A hit-and-run. It looked bad, the way those tires had gone over him. Still, it was manslaughter, and not murder, without proof of premeditation, without knowing just how it had been done. And that was proof and knowledge, I thought, which it would be hard to get, since Flail had app
arently been walking here alone. Whether he had known who had killed him or not, there was no way to say.
It wasn’t definitely murder, anyway. It wasn’t murder yet. It wasn’t murder stalking in the night, black, bloody, with a knife. It wasn’t the damp sawdust heaps. It wasn’t terror.
Not then. Not yet. It was a hit-and-run, and nasty, but that was all, as I could see it. Death had just gone by.
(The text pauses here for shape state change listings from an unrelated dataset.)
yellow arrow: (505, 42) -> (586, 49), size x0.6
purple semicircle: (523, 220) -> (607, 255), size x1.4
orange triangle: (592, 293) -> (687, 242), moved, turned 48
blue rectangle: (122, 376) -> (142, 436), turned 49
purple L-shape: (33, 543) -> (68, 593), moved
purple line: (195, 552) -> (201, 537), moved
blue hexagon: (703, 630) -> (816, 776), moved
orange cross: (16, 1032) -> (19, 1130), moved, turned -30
“The police will have to be notified,” said MacComerou, with compressed lips. “They’ll have to have a complete description of Dexter’s car, too, and of that red-eyed man who was driving it with St. Erme. They will want a statement from you as to how we found him here, Doctor. You can tell them that you never saw him before, of course.”
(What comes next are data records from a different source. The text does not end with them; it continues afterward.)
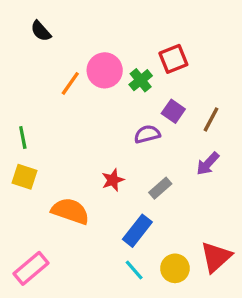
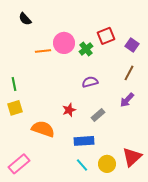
orange line: (70, 83) -> (43, 51), turned 49
purple square: (173, 111) -> (132, 45), moved
yellow square: (24, 177) -> (15, 108), turned -35
blue rectangle: (137, 231) -> (84, 141), turned 48

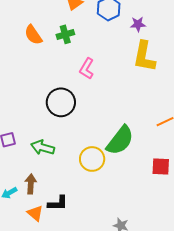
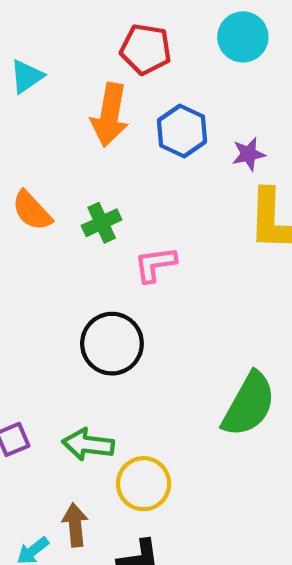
green cross: (65, 34) -> (102, 223), moved
pink L-shape: (87, 69) -> (155, 264), turned 60
yellow circle: (92, 159) -> (144, 484), moved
“I thought that I saw him walking away down the Swamp Road at sunset,” I pointed out. “I should mention that.”
MacComerou, squatting on the other side of the body of John Flail, looked at me for a moment.
“If I were you,” he said, “I think I would not mention having seen any phantasms, Doctor.”
He arose, stepping back, and began to play his flashlight up and down the ditch.
“After all, it isn’t pertinent,” he commented, with a calm effort. “Phantasms and mental illusions aren’t of any benefit to the police, I don’t think. Even our own personal deductions or assumptions aren’t particularly wanted by them, since those are liable to be colored by our own mental slants. You found John Flail’s body here with me. Neither of us touched it. That’s what they want to know. We can assume for ourselves that he was struck by a car coming up behind him, while he was shambling along with his coat over his shoulder, as in your vision of him prior to his death. We can assume that, after being struck, he crawled down from the road into the ditch where we found him. But the police can make their own examinations and deductions. They are trained for it.